Mr. Lovans Owusu-Takyi, CEO of the Institute for Sustainable Energy and Environmental Solutions (ISEES) in Ghana, which has been nominated for the Ghana Energy Awards 2021, argued that technology design is crucial. Particularly for urban zones in developing countries, as a decentralized sanitation system – the biogas toilet seems the ideal way to address both energy poverty and the need to ensure access to toilets.
 
Ms. Elaine Doyle from the Board of Directors of Engineers Without Borders Ireland, explained that while access to functioning toilets is not a problem anywhere in Ireland, nevertheless there is a problem of misuse of toilets – especially of flushing items like wipes, cigarette butts and even diapers. So citizens’ education on toilet usage is crucial and here it is imperative that the communication strategy is designed to be effective vis-à-vis the targeted group.
Students Tomas Agnew and Sarah Addae asked good questions, which led to more rounds of reflections on instigating behavioural change under challenging circumstances.
 
Dr. Amrita Kamalini Bhattacharyya, from the Institute of Management Technology, Ghaziabad agreed that Elaine’s work corresponds most directly to nudging behavioural change. A nudge is any novelty that changes the mind-set of a targeted individual/group towards behavioural change. Here Elaine’s nudge is education – giving facts to people so that they use toilets properly. Both Subburaman and Lovans are also using education – the former for households/policy makers to make informed technology choices and the latter to promote the biogas toilet model. Hence, the most important nudge they are all using is education and communication.
 
We will be compiling these findings in a report and sharing it on our social media handles.
 
In addition to the above, Ms. Emma Brown, Program Manager for Engineers without Borders Ireland and Dr. Raja Venkataramani, Senior Advisor at FIN, introduced their respective organisations with interesting videos – which you will see in the days to come. The video shown by John Fawcett Peck from NCAD on promoting the ecosan toilet model was particularly exciting for us!
 
 
Now, coming to the set of six quiz masters who were supposed to implement a sanitation awareness educational workshop created by FIN – things turned out slightly different from that planned – making us all remember that ‘while man proposes, it is God who disposes!’.

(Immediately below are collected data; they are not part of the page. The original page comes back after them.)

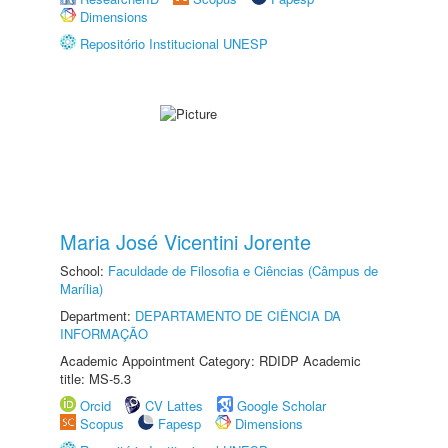
Dimensions
Repositório Institucional UNESP
Maria José Vicentini Jorente
School:
Faculdade de Filosofia e Ciências (Câmpus de
Marília)
Department:
DEPARTAMENTO DE CIÊNCIA DA
INFORMAÇÃO
Academic Appointment Category: RDIDP Academic
title: MS-5.3
Orcid
CV Lattes
Google Scholar
Scopus
Fapesp
Dimensions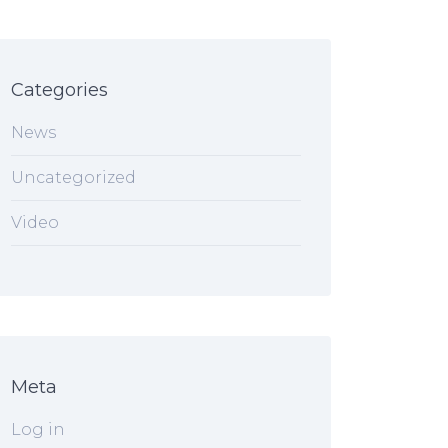
Categories
News
Uncategorized
Video
Meta
Log in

Mr. Monesh Mahesh and Ms. Sarah Addae conducted their quiz programs in Chennai and Accra respectively and reported a good audience, and fun and positive feedback from participants. Mr. Paranjothi could not conduct the quiz in Kameswaram village as by government order schools remained closed on November 19th, due to unprecedented heavy rains. Elaine ended up doing her quiz differently also. She made it in to a teaching tool to share with a group of teachers and it will be run in some schools next year. Finally, one of the quiz masters had been suffering since a week from a health issue and so we requested him to get well first. Another quiz master dropped out from the entire proceedings on the day of his quiz. All in all – another interesting experience for FIN, with which we were all very happy!
 
World Toilet Day Festival – A great learning experience!